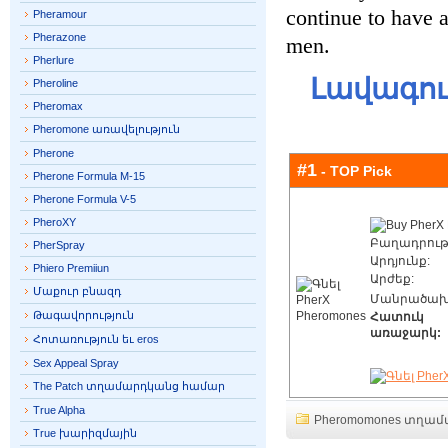
continue to have a
Pheramour
Pherazone
men.
Pherlure
Լավագու
Pheroline
Pheromax
Pheromone առավելություն
Pherone
#1
- TOP Pick
Pherone Formula M-15
Pherone Formula V-5
PheroXY
Բաղադրությ
PherSpray
Արդյունք:
Phiero Premiiun
Արժեք:
Մաքուր բնազդ
Մանրածախ
Թագավորություն
Հատուկ
առաջարկ:
Հոտառություն եւ eros
Sex Appeal Spray
The Patch տղամարդկանց համար
True Alpha
Pheromomones տղա
True խարիզմային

= = = = = = =

Exercise instructions: Among the lines of the data above, find those with the word "Formula" and show them.

Answer below:
Pherone Formula M-15
Pherone Formula V-5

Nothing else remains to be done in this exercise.